At this point there was heard from the castle the penetrating sound of a flute, which executed trills and shakes. The old man (for he was now in his sixtieth year) first put his fingers in his ears, but then continued to write.... "And then his confounded flute! He is playing on it just now ... that means we are all to dance to his piping. But still worse than the flute is something which they call a fugue; I do not know whether one can call it music, but yesterday Sebastian Bach was here--'the great Bach' of course--and had his son Philipp Emanuel with him. The whole afternoon they played so-called fugues, so that I had to go to bed and take medicine. As regards his plans, I will only indicate some of them. One plan is to divide Austria between France and Prussia, but he is too cunning to do so, for he needs Austria to help him against France. A second plan is, to divide Prussia between Russia and Austria, and I have heard rumours of a third to divide Poland between Russia, Prussia, and Austria. (The flute is silent, and a heavenly stillness spreads over Sans-Souci, which for the future I shall write 'Cent-Soucis,' for a hundred petty vexations threaten to shorten my life here.) Our Round Table, which hitherto only consisted of men of talent, Maupertuis, La Mettrie, Algarotti, D'Argens, and their like, is now recruited by guardsmen from Potsdam, and is in course of degenerating into a tobacco-club.
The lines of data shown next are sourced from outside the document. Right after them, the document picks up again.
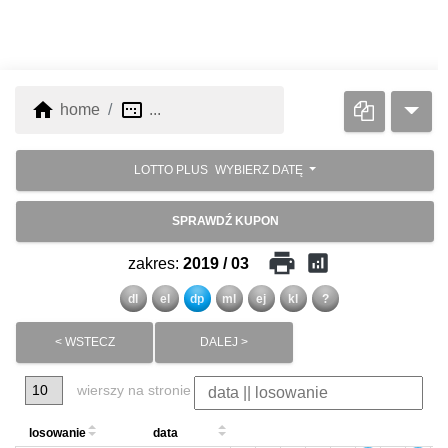
home
image_aspect_ratio
home
...
LOTTO PLUS
WYBIERZ DATĘ
SPRAWDŹ KUPON
print
analytics
zakres:
2019 / 03
dl
el
dp
ml
ej
kl
?
< WSTECZ
DALEJ >
wierszy na stronie
losowanie
data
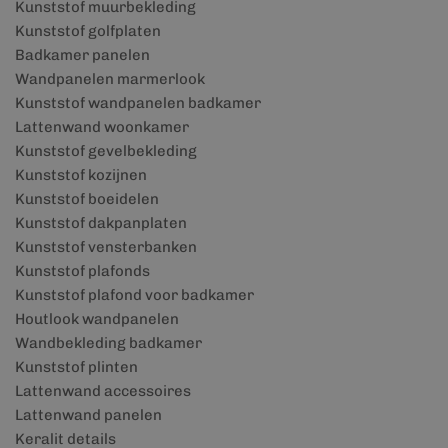
Kunststof muurbekleding
Kunststof golfplaten
Badkamer panelen
Wandpanelen marmerlook
Kunststof wandpanelen badkamer
Lattenwand woonkamer
Kunststof gevelbekleding
Kunststof kozijnen
Kunststof boeidelen
Kunststof dakpanplaten
Kunststof vensterbanken
Kunststof plafonds
Kunststof plafond voor badkamer
Houtlook wandpanelen
Wandbekleding badkamer
Kunststof plinten
Lattenwand accessoires
Lattenwand panelen
Keralit details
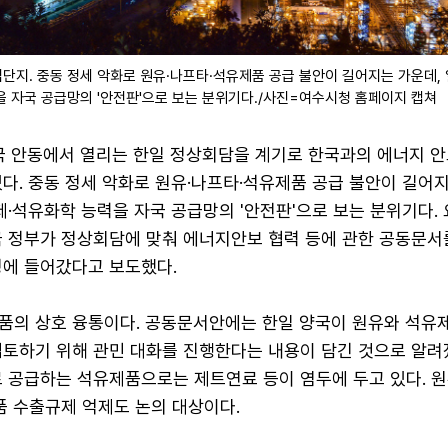
단지. 중동 정세 악화로 원유·나프타·석유제품 공급 불안이 길어지는 가운데, 
을 자국 공급망의 '안전판'으로 보는 분위기다./사진=여수시청 홈페이지 캡쳐
한국 안동에서 열리는 한일 정상회담을 계기로 한국과의 에너지 안
다. 중동 정세 악화로 원유·나프타·석유제품 공급 불안이 길어
제·석유화학 능력을 자국 공급망의 '안전판'으로 보는 분위기다.
국 정부가 정상회담에 맞춰 에너지안보 협력 등에 관한 공동문서
정에 들어갔다고 보도했다.
품의 상호 융통이다. 공동문서안에는 한일 양국이 원유와 석유
검토하기 위해 관민 대화를 진행한다는 내용이 담긴 것으로 알려졌
로 공급하는 석유제품으로는 제트연료 등이 염두에 두고 있다. 원
품 수출규제 억제도 논의 대상이다.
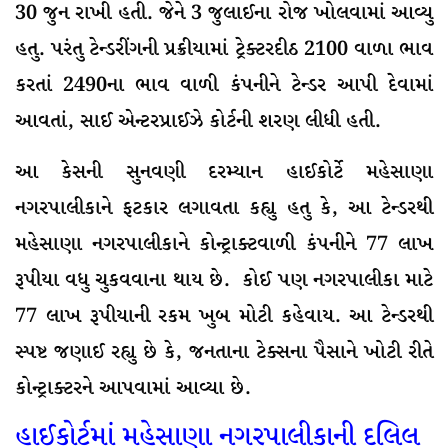
30 જુન રાખી હતી. જેને 3 જુલાઈના રોજ ખોલવામાં આવ્યુ
હતુ. પરંતુ ટેન્ડરીંગની પ્રક્રીયામાં ટ્રેક્ટરદીઠ 2100 વાળા ભાવ
કરતાં 2490ના ભાવ વાળી કંપનીને ટેન્ડર આપી દેવામાં
આવતાં, સાઈ એન્ટરપ્રાઈઝે કોર્ટની શરણ લીધી હતી.
આ કેસની સુનવણી દરમ્યાન હાઈકોર્ટે મહેસાણા
નગરપાલીકાને ફટકાર લગાવતા કહ્યુ હતુ કે, આ ટેન્ડરથી
મહેસાણા નગરપાલીકાને કોન્ટ્રાક્ટવાળી કંપનીને 77 લાખ
રૂપીયા વધુ ચુકવવાના થાય છે. કોઈ પણ નગરપાલીકા માટે
77 લાખ રૂપીયાની રકમ ખુબ મોટી કહેવાય. આ ટેન્ડરથી
સ્પષ્ટ જણાઈ રહ્યુ છે કે, જનતાના ટેક્સના પૈસાને ખોટી રીતે
કોન્ટ્રાક્ટરને આપવામાં આવ્યા છે.
હાઈકોર્ટમાં મહેસાણા નગરપાલીકાની દલિલ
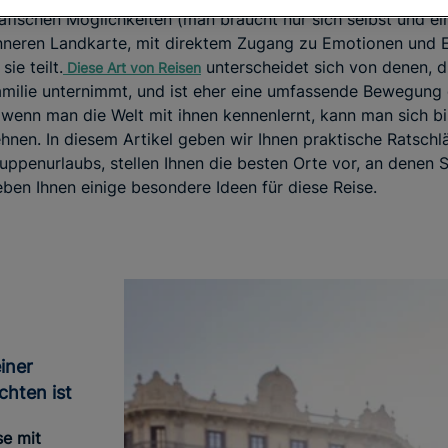
fischen Möglichkeiten (man braucht nur sich selbst und ein 
neren Landkarte, mit direktem Zugang zu Emotionen und E
ie teilt.
unterscheidet sich von denen, di
Diese Art von Reisen
amilie unternimmt, und ist eher eine umfassende Bewegung 
wenn man die Welt mit ihnen kennenlernt, kann man sich bi
hnen. In diesem Artikel geben wir Ihnen praktische Ratschlä
uppenurlaubs, stellen Ihnen die besten Orte vor, an denen S
eben Ihnen einige besondere Ideen für diese Reise.
chten ist
se mit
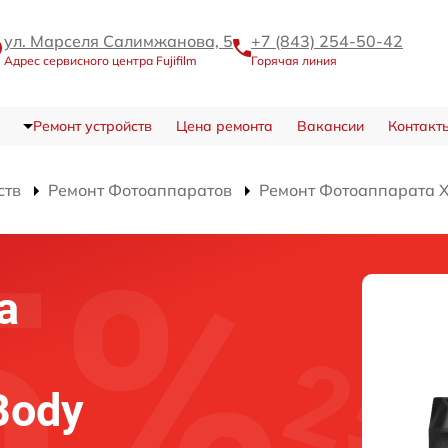
ул. Марселя Салимжанова, 5
+7 (843) 254-50-42
Адрес сервисного центра Fujifilm
Горячая линия
Ремонт устройств
Цена ремонта
Вакансии
Контакт
ств
Ремонт Фотоаппаратов
Ремонт Фотоаппарата 
а
Body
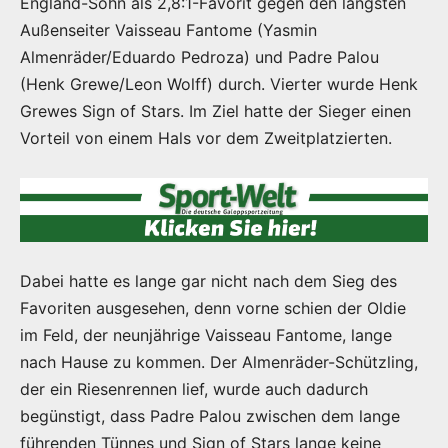
England-Sohn als 2,8:1-Favorit gegen den längsten
Außenseiter Vaisseau Fantome (Yasmin
Almenräder/Eduardo Pedroza) und Padre Palou
(Henk Grewe/Leon Wolff) durch. Vierter wurde Henk
Grewes Sign of Stars. Im Ziel hatte der Sieger einen
Vorteil von einem Hals vor dem Zweitplatzierten.
Dabei hatte es lange gar nicht nach dem Sieg des
Favoriten ausgesehen, denn vorne schien der Oldie
im Feld, der neunjährige Vaisseau Fantome, lange
nach Hause zu kommen. Der Almenräder-Schützling,
der ein Riesenrennen lief, wurde auch dadurch
begünstigt, dass Padre Palou zwischen dem lange
führenden Tünnes und Sign of Stars lange keine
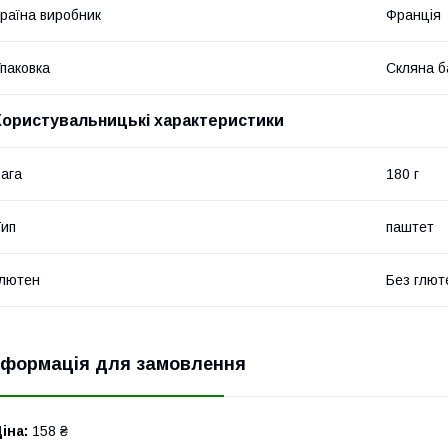
раїна виробник
Франція
паковка
Скляна б
Користувальницькі характеристики
ага
180 г
ип
паштет
лютен
Без глют
нформація для замовлення
іна:
158 ₴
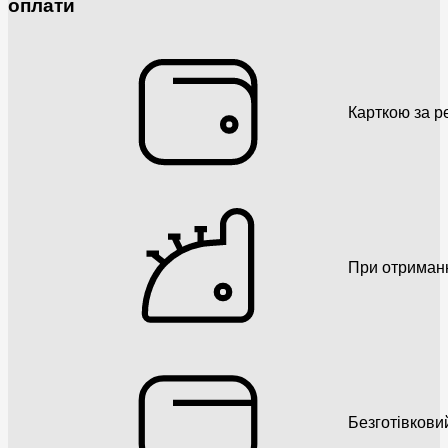
оплати
Карткою за р
При отриман
Безготівкови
Ziethen and his Dessauers wear greasy leather boots, and brag of their 'five victories.' The day before yesterday they took liberties, silenced all intelligent conversation, and finally tried to make me the b.u.t.t of their jests. What annoyed me the most was that _he_ could not hide his pleasure at it. Altogether, the procession of the leather boots means war--as might be expected--against the lady Maria Teresa. The other lady, the Empress Elizabeth of Russia, he denotes by another uglier name.... He has become a women's hero, the nasty woman-hater. His wife, Elizabeth Christine, is still confined in Schonhausen."
A head looked in at the window, and the King greeted him, "Good evening, Monsieur; so busy?"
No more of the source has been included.